> What you are asked to do: Repeat exactly, please, the opening lines of the data below, through and including the line where "の低いバイナリープットオプションの両方" sits.

> Dataset content:
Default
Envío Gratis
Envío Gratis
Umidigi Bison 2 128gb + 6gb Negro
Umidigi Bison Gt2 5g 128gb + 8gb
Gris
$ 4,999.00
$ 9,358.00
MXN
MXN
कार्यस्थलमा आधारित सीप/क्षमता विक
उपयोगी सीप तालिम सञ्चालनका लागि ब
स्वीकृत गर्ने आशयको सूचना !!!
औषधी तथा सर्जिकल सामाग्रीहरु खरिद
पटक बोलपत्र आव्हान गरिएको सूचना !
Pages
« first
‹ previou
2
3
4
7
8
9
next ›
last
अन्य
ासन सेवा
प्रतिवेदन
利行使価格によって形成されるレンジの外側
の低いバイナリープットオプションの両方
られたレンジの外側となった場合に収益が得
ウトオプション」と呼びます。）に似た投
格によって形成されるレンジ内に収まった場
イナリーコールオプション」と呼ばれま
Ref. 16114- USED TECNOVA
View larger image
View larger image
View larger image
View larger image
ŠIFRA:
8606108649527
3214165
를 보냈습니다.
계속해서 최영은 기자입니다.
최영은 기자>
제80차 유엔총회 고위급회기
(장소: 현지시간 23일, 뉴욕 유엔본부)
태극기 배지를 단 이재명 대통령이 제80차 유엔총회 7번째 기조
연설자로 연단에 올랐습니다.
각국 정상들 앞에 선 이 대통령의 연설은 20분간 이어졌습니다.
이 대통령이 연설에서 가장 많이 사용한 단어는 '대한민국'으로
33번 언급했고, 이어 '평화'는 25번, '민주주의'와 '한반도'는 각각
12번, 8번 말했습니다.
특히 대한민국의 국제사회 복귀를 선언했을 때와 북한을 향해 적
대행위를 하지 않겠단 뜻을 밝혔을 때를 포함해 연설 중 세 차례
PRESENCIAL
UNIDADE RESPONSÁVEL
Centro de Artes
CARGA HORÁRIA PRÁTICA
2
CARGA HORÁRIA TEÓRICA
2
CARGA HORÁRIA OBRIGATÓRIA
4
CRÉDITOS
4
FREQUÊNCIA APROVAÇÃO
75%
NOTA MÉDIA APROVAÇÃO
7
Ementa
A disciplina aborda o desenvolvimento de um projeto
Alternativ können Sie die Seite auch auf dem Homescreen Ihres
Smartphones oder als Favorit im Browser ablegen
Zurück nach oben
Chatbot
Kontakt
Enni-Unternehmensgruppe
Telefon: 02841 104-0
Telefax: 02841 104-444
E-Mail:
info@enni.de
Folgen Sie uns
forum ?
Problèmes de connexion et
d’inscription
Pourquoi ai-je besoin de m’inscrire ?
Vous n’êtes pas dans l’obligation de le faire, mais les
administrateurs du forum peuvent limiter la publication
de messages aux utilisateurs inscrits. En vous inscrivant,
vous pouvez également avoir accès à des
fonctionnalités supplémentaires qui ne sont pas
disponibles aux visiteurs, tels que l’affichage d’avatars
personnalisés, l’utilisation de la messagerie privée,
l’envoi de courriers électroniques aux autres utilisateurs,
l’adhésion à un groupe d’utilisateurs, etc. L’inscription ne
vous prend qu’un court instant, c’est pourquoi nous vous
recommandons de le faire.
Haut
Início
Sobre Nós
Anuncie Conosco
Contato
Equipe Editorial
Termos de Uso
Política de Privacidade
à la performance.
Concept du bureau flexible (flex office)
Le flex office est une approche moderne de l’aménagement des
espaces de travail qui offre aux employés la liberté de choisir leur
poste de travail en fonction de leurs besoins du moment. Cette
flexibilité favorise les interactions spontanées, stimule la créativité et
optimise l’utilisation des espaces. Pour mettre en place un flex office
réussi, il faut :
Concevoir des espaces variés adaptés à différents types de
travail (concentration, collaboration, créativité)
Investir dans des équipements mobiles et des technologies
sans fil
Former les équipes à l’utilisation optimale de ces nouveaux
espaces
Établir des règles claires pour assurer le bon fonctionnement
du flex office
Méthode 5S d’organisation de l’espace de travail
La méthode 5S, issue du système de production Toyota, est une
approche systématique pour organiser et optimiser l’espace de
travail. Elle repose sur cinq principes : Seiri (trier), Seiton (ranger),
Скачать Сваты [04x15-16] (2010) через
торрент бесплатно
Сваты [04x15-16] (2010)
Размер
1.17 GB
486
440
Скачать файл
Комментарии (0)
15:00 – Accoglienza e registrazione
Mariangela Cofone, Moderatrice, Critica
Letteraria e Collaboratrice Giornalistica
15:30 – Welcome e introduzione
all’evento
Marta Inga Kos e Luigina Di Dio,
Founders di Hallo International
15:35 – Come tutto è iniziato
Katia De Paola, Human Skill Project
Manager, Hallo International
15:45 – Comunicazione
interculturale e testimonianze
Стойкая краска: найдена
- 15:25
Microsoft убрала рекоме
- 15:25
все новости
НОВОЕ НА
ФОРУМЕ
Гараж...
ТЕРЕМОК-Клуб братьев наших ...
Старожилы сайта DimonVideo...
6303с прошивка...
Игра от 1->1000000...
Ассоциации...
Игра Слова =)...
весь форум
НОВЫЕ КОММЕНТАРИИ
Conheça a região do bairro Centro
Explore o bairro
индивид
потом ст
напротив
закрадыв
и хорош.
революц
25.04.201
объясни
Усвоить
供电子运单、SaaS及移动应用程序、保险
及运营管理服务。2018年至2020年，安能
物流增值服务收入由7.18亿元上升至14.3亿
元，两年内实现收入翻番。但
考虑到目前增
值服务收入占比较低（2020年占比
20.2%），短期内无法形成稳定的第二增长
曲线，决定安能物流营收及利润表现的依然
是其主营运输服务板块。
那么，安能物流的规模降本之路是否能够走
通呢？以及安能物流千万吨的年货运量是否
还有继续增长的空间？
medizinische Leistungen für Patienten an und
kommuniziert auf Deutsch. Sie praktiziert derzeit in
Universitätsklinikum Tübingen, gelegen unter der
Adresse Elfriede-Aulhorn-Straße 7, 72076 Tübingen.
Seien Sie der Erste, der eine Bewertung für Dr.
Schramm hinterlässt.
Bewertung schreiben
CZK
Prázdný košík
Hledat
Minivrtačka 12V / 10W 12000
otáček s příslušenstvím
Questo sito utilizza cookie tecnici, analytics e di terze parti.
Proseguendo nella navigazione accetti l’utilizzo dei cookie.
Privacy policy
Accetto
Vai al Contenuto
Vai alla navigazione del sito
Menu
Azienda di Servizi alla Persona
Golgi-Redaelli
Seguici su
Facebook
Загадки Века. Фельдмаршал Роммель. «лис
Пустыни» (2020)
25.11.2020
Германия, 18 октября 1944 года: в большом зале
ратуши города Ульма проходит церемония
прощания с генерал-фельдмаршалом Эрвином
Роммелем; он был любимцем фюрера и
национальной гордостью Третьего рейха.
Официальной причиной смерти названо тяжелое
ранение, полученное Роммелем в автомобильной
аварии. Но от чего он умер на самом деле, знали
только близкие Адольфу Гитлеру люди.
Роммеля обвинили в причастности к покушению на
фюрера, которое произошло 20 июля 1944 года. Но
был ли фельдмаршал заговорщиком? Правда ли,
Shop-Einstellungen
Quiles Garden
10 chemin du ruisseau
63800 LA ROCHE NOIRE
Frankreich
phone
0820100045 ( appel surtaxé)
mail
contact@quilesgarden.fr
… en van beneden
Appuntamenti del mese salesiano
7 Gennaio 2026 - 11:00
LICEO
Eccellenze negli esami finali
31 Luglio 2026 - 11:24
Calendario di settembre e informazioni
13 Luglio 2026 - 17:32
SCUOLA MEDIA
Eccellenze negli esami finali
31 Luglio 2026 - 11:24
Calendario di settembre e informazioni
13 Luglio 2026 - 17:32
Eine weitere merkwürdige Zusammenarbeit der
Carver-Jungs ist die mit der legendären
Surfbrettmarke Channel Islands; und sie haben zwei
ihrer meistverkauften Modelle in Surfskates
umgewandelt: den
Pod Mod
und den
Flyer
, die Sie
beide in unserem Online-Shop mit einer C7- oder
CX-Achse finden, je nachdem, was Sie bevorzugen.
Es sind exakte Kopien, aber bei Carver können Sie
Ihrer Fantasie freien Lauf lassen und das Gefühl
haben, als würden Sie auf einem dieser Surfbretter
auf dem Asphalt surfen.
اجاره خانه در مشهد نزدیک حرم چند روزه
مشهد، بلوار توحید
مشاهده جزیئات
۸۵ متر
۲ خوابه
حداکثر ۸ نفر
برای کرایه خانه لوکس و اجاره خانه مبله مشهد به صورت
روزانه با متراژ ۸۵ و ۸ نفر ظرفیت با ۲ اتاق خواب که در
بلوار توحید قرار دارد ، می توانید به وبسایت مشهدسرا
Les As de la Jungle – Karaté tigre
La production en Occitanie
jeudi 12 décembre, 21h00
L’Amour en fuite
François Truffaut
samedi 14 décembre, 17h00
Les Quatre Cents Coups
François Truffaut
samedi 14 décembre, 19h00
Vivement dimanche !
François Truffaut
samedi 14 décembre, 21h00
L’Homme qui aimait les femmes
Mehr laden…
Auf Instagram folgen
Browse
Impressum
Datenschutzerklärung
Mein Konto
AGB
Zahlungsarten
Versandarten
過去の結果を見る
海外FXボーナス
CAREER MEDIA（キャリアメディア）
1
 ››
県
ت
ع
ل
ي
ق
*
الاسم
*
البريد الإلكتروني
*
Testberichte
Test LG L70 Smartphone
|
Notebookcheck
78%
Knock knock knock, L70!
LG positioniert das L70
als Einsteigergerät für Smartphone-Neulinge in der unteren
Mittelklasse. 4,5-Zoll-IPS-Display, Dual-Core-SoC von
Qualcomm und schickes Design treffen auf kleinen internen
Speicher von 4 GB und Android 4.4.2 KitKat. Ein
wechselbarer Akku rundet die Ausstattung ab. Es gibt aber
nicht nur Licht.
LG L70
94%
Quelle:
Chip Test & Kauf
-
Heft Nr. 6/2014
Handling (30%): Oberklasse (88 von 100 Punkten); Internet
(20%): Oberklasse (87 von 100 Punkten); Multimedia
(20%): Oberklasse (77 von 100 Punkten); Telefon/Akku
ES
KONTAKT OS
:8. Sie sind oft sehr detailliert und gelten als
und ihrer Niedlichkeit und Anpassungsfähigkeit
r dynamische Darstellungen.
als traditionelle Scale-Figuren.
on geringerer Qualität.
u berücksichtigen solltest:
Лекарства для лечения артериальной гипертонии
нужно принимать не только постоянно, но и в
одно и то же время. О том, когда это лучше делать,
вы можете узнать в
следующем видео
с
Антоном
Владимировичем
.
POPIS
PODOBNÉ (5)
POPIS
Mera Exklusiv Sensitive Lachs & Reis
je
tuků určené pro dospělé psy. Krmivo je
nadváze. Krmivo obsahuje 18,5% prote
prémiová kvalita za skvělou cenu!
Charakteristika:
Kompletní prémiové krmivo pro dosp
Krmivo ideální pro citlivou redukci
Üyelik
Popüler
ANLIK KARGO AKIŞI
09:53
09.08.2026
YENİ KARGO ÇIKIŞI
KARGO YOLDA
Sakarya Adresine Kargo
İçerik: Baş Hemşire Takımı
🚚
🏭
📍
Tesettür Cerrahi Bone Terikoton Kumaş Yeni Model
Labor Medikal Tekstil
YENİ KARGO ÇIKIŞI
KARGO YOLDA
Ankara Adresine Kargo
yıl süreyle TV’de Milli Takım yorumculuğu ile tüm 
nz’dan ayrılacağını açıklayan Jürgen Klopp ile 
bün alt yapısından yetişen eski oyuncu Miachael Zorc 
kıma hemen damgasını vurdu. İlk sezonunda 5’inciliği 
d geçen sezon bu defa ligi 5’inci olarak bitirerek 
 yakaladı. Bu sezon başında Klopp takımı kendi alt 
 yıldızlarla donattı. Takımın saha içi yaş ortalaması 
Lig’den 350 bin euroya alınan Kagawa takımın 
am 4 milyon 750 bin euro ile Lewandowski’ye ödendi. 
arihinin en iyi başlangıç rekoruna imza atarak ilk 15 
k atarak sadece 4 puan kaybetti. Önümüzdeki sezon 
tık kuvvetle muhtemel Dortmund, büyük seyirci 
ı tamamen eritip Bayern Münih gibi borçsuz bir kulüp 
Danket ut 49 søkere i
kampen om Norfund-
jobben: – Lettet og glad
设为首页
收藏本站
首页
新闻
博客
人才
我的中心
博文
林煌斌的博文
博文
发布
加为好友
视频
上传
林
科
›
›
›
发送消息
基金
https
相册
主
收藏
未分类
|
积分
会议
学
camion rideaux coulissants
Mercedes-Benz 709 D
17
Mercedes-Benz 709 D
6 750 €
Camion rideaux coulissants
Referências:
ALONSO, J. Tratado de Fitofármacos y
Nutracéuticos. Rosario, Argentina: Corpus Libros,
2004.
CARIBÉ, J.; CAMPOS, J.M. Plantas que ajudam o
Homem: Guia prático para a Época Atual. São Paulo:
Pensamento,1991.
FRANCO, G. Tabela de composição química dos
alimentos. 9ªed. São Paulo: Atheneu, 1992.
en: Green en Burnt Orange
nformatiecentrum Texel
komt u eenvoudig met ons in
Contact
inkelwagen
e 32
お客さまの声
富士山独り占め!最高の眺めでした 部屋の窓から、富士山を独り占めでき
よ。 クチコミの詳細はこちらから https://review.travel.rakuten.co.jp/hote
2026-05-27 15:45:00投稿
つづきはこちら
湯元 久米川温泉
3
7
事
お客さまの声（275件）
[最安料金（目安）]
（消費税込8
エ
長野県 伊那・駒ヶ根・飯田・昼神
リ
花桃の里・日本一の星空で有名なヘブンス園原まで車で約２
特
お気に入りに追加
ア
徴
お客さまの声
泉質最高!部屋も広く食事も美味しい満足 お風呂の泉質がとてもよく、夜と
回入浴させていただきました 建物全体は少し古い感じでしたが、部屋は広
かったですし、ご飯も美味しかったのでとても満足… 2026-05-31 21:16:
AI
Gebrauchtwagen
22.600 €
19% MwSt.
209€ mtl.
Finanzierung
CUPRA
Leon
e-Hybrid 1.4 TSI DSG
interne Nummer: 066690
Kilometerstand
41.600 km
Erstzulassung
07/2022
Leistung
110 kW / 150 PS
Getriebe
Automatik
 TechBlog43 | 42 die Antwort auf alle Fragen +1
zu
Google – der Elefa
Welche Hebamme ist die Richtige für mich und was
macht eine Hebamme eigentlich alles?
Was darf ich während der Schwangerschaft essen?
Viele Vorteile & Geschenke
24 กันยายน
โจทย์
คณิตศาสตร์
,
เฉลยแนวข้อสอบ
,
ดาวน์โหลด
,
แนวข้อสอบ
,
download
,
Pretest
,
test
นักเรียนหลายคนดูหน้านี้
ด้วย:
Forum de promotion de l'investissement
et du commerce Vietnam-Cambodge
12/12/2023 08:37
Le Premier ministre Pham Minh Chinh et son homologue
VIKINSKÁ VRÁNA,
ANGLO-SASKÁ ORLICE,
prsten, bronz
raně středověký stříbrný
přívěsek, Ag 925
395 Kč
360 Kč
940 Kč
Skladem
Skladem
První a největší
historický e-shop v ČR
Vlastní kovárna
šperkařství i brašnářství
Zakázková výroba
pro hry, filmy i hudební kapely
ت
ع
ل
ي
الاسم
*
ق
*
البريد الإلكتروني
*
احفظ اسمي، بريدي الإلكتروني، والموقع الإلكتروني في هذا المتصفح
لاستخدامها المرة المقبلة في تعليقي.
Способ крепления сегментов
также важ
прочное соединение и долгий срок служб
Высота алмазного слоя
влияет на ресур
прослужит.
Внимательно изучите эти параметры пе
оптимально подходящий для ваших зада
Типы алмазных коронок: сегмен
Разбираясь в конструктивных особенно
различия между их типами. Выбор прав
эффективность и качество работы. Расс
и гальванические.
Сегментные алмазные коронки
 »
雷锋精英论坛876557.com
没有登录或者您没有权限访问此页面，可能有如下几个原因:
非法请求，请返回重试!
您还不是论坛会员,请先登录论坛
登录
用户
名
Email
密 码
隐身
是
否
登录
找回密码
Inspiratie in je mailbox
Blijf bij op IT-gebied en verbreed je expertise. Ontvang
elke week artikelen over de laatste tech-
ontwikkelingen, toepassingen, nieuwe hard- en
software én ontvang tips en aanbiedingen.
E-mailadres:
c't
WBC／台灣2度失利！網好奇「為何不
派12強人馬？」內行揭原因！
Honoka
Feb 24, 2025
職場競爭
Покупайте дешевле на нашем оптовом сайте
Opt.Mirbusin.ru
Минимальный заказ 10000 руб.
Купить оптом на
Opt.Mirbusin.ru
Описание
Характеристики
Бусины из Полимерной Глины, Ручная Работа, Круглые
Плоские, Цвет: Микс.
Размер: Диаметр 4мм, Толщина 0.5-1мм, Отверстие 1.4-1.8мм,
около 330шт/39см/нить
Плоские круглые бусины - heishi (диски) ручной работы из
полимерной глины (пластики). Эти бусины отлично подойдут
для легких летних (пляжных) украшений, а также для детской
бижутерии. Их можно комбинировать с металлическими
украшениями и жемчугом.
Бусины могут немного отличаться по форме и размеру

> Solution to the exercise:
Default
Envío Gratis
Envío Gratis
Umidigi Bison 2 128gb + 6gb Negro
Umidigi Bison Gt2 5g 128gb + 8gb
Gris
$ 4,999.00
$ 9,358.00
MXN
MXN
कार्यस्थलमा आधारित सीप/क्षमता विक
उपयोगी सीप तालिम सञ्चालनका लागि ब
स्वीकृत गर्ने आशयको सूचना !!!
औषधी तथा सर्जिकल सामाग्रीहरु खरिद
पटक बोलपत्र आव्हान गरिएको सूचना !
Pages
« first
‹ previou
2
3
4
7
8
9
next ›
last
अन्य
ासन सेवा
प्रतिवेदन
利行使価格によって形成されるレンジの外側
の低いバイナリープットオプションの両方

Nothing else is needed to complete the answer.